I understand there may be risks associated with medicinal cannabis treatment. I agree to report any adverse effects I experience from taking medicinal cannabis to my regular treating doctor. In the case of a medical emergency, I agree to present to my nearest Emergency Department.
I understand that the cost of medicinal cannabis is solely my responsibility.
I understand that I must not drive or operate heavy machinery with the presence of any THC in my system. If I drive under these circumstances, I am breaking the law and a legally issued prescription does not provide a defence to such an offence.
I understand that medicinal cannabis might interact with my other medications. I agree to notify my PLNTD prescribing doctor of any changes to my medication list, and that I will not use any form of cannabis other than that prescribed, including any illicit form of cannabis.
I agree to follow my doctor’s recommendation regarding dosing and to attend regular follow-up consultations as directed by my doctor.
I understand that I am not to use medical cannabis if pregnant, trying to get pregnant, or breastfeeding.
I understand that I am not to use medical cannabis if I have a history of psychosis, psychotic illness, or a recent worsening change of a mental health condition.
I have read and understood all the information provided in this consent form.

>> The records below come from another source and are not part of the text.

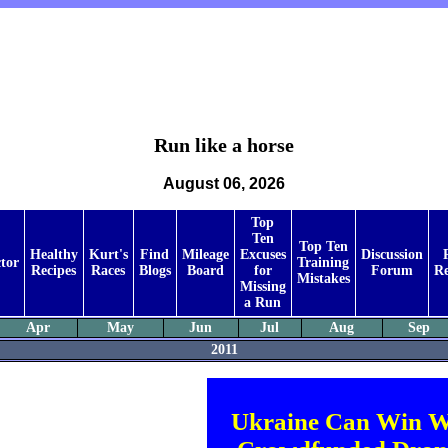
Run like a horse
August 06, 2026
Top
Ten
Top Ten
Healthy
Kurt's
Find
Mileage
Excuses
Discussion
tor
Training
Recipes
Races
Blogs
Board
for
Forum
Re
Mistakes
Missing
a Run
Apr
May
Jun
Jul
Aug
Sep
2011
Ukraine Can Win W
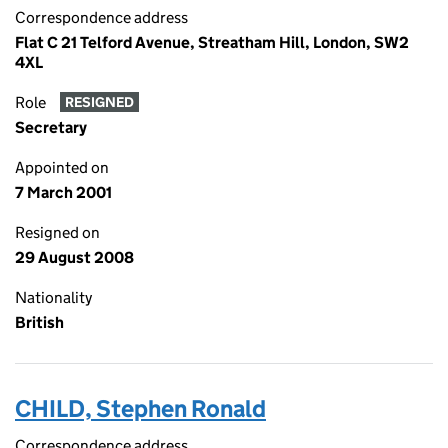
Correspondence address
Flat C 21 Telford Avenue, Streatham Hill, London, SW2
4XL
Role
RESIGNED
Secretary
Appointed on
7 March 2001
Resigned on
29 August 2008
Nationality
British
CHILD, Stephen Ronald
Correspondence address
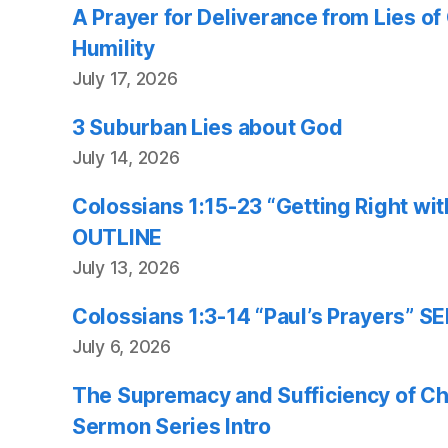
A Prayer for Deliverance from Lies o
Humility
July 17, 2026
3 Suburban Lies about God
July 14, 2026
Colossians 1:15-23 “Getting Right w
OUTLINE
July 13, 2026
Colossians 1:3-14 “Paul’s Prayers”
July 6, 2026
The Supremacy and Sufficiency of Chr
Sermon Series Intro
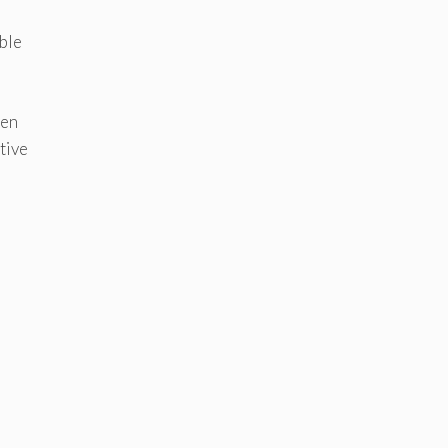
ble
ven
tive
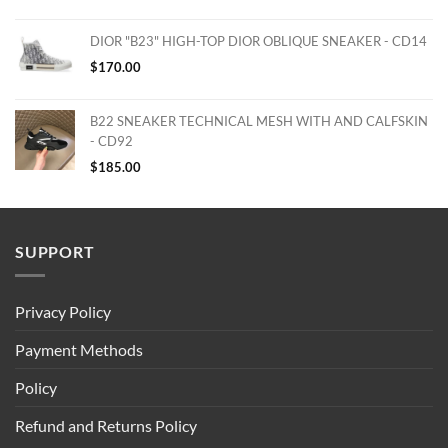
DIOR "B23" HIGH-TOP DIOR OBLIQUE SNEAKER - CD14
$
170.00
B22 SNEAKER TECHNICAL MESH WITH AND CALFSKIN
- CD92
$
185.00
SUPPORT
Privacy Policy
Payment Methods
Policy
Refund and Returns Policy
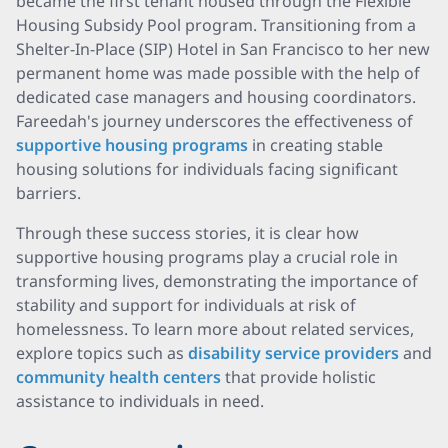
became the first tenant housed through the Flexible
Housing Subsidy Pool program. Transitioning from a
Shelter-In-Place (SIP) Hotel in San Francisco to her new
permanent home was made possible with the help of
dedicated case managers and housing coordinators.
Fareedah's journey underscores the effectiveness of
supportive housing programs
in creating stable
housing solutions for individuals facing significant
barriers.
Through these success stories, it is clear how
supportive housing programs play a crucial role in
transforming lives, demonstrating the importance of
stability and support for individuals at risk of
homelessness. To learn more about related services,
explore topics such as
disability service providers
and
community health centers
that provide holistic
assistance to individuals in need.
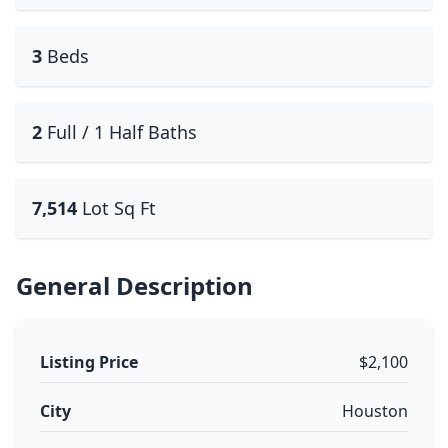
3
Beds
2
Full / 1 Half Baths
7,514
Lot Sq Ft
General Description
Listing Price
$2,100
City
Houston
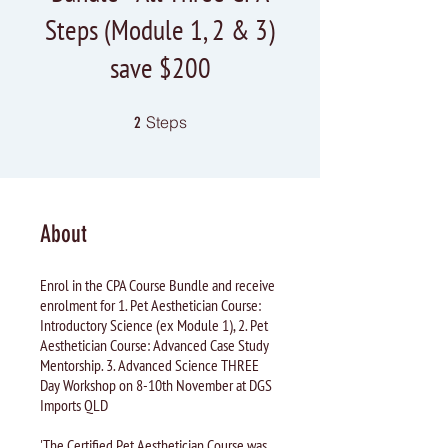
Steps (Module 1, 2 & 3)
save $200
2 Steps
Steps
2
About
Enrol in the CPA Course Bundle and receive
enrolment for 1. Pet Aesthetician Course:
Introductory Science (ex Module 1), 2. Pet
Aesthetician Course: Advanced Case Study
Mentorship. 3. Advanced Science THREE
Day Workshop on 8-10th November at DGS
Imports QLD
'The Certified Pet Aesthetician Course was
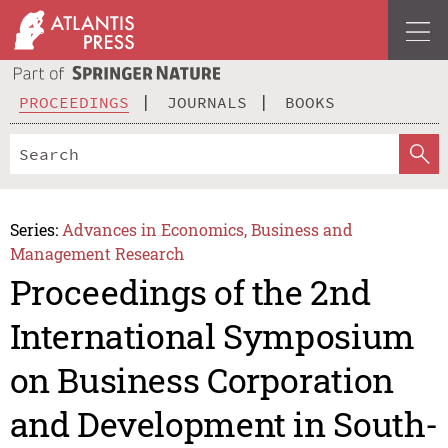
PROCEEDINGS
JOURNALS
BOOKS
Series:
Advances in Economics, Business and
Management Research
Proceedings of the 2nd
International Symposium
on Business Corporation
and Development in South-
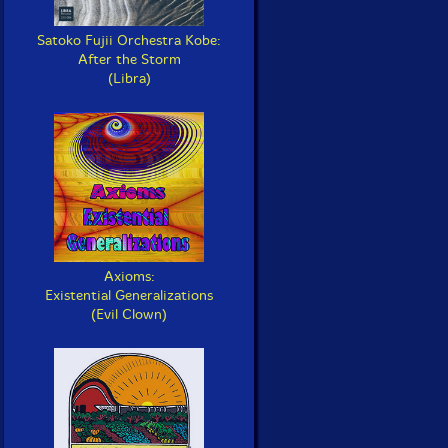
Satoko Fujii Orchestra Kobe:
After the Storm
(Libra)
Axioms:
Existential Generalizations
(Evil Clown)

I acknowledge the potential risks and responsibilities involved in using medicinal cannabis.
I agree to follow the recommendations and guidelines provided by my doctor at PLNTD. I give my consent to start medicinal cannabis treatment under these terms and conditions.
Schedule 8 Medications Access Waiver - I confirm that I will not access, or attempt to access, Schedule 8 medicinal cannabis medications from any other healthcare provider while a patient of PLNTD.